Они прямиком направились на вокзал, и Уилл приобрел еще один билет в дополнение к тому, что он вот уже полторы недели хранил в своем бумажнике. Они договорились сделать на день остановку в Чикаго, купить одежду для Элеоноры и необходимые вещи для Уилла – по крайней мере, нижнее белье, носки и рубашки. Ближайший поезд отправлялся в восемь, но оба они слишком устали после столь затяжной прогулки и не хотели никуда идти. Они устроились на скамейке возле зала ожидания на вокзале Мичиганской Центральной. До поезда оставалось еще два часа.
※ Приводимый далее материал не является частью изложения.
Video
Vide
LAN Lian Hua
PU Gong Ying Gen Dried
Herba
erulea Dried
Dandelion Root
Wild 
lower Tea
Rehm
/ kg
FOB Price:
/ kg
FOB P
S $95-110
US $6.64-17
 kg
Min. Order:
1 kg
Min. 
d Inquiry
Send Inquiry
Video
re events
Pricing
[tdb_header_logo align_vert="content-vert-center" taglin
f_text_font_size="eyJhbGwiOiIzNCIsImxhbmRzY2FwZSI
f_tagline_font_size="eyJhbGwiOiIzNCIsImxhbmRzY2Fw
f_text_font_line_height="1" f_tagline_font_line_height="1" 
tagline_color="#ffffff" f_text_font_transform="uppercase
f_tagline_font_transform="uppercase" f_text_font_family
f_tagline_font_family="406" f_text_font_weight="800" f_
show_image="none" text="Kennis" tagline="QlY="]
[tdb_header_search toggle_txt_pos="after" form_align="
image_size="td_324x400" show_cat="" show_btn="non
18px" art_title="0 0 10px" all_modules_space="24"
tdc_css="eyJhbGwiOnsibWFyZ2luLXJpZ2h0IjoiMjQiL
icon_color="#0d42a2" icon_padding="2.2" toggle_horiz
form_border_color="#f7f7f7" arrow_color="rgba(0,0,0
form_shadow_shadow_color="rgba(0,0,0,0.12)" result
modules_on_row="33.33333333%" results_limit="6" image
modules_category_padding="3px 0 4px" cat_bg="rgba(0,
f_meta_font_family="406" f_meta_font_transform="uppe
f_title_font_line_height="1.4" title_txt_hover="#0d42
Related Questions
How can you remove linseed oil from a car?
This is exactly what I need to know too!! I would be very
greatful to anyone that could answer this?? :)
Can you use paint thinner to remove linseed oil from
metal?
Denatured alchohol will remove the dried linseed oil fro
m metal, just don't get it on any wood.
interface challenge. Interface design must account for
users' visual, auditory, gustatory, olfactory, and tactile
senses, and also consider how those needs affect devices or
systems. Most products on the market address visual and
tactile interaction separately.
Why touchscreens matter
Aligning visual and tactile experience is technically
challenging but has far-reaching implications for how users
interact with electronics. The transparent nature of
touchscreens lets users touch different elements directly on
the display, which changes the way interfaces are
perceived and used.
На вокзале почти никого не было, весь город развлекался либо на семейных вечеринках, либо на площадке у Санатория в ожидании ночных увеселений. Элеонора сидела рядом с Уиллом, погрузившись в свои мысли. Уилл обнаружил, что у него тоже нет темы для разговора, но ему было приятно просто вот так находиться рядом с ней. Спустя какое-то время он ощутил какое-то странное чувство, которого он был столь долго лишен, что даже не сразу его распознал. Это ощущение сосредоточилось в области желудка, внутри что-то то сжималось, то отпускало, как будто у него в кишках жила своей жизнью некая пасть, открывавшаяся и смыкавшаяся, ловя пустоту. Прошла минута, прежде чем Уилл осознал, что это означает.
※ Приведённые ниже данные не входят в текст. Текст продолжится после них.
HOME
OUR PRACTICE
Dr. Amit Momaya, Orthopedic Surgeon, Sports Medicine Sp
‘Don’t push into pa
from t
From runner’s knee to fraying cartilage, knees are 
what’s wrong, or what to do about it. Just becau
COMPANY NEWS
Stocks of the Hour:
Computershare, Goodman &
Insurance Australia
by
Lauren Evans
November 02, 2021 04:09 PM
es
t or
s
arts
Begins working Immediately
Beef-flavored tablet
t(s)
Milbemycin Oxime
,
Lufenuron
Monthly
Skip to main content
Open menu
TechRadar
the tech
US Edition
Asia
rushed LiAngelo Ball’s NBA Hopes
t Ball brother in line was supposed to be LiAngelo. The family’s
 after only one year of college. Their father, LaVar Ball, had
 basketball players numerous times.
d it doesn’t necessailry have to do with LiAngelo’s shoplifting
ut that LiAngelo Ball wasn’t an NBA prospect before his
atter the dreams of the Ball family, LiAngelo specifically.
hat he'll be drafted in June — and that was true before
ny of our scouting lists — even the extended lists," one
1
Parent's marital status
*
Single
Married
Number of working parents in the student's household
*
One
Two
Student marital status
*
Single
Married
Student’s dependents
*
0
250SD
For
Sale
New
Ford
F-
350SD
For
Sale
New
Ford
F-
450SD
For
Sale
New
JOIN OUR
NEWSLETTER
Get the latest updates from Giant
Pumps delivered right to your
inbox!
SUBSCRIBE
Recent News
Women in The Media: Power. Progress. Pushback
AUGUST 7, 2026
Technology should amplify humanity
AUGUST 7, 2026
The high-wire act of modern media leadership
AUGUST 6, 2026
Он поднял глаза к небу, скользнул взглядом по верхушкам деревьев, ненадолго задержавшись на большом горделивом лозунге, который в свое время первым встретил его в Бэттл-Крик, проследил, как рельсы уходят вдаль, к той расплывающейся перед глазами точке, где они, как кажется, сливаются воедино и вместе уходят на восток. А затем, самым естественным тоном, словно о чем-то привычном, он, обернувшись к Элеоноре, спросил:

– Проголодалась?

* * *

Джордж развернулся и побежал через холл, промчавшись мимо опрокинутой канистры с керосином как раз в ту секунду, когда ее охватило пламя. Пьяный, обезумевший, отмеченный печатью вырождения, клинический сумасшедший – и тем не менее он все спланировал, это было очевидно. Он надеялся удрать в тот момент, когда канистра взорвется с ревом и грохотом, от которого до основания содрогнется весь Санаторий. Но одного поджигатель не учел – Джона Харви Келлога. Подвижный, быстрый, физически закаленный, сохранивший ясную голову, доктор не отвлекся на огонь, как рассчитывал мальчишка. Нет, Джордж не знал, даже не догадывался, что доктор возвел здание, которое простоит века, построил его из кирпича и камня, с асбестовыми огнеупорными стенами и стальными балками, построил так, что оно выдержит торнадо, наводнение, пожар и любые катастрофы, природные либо рукотворные. Огонь – это неприятность, это подлость, но мрамор не сгорит, кирпич и камень не поддадутся. В худшем случае пламя пожрет мебель в кабинетах и оставит после себя противную вонь – чтобы избавиться от нее, придется долго отскребать стены. Так что у доктора не было причин заниматься в первую очередь тушением пожара и в растерянность его этот катаклизм не поверг, как рассчитывал маленький грязный пироманьяк.